#### [Task goal]
In the material below, which lines hold the word "auch"? Pick each one out.

#### [Provided entries]
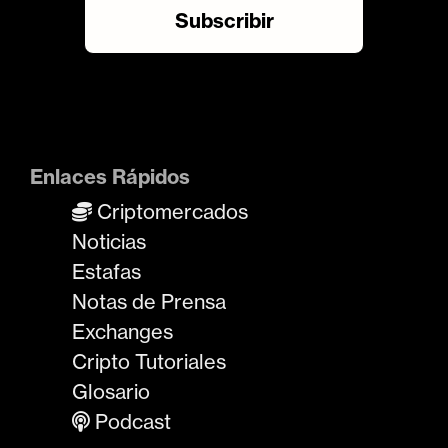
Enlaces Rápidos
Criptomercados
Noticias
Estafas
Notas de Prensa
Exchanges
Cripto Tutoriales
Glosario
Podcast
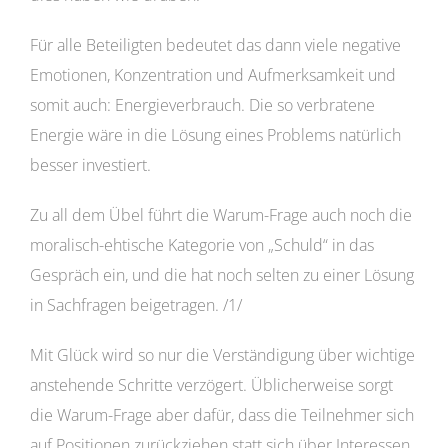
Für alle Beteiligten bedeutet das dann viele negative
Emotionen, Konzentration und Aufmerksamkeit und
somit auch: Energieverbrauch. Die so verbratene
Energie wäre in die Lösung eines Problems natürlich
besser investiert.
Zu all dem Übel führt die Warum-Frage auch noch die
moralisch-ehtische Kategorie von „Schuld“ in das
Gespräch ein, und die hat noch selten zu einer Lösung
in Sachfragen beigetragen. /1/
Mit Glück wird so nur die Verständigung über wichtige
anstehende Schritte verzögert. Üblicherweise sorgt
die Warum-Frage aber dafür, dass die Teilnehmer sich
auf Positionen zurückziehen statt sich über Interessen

#### [Final answer]
somit auch: Energieverbrauch. Die so verbratene
Zu all dem Übel führt die Warum-Frage auch noch die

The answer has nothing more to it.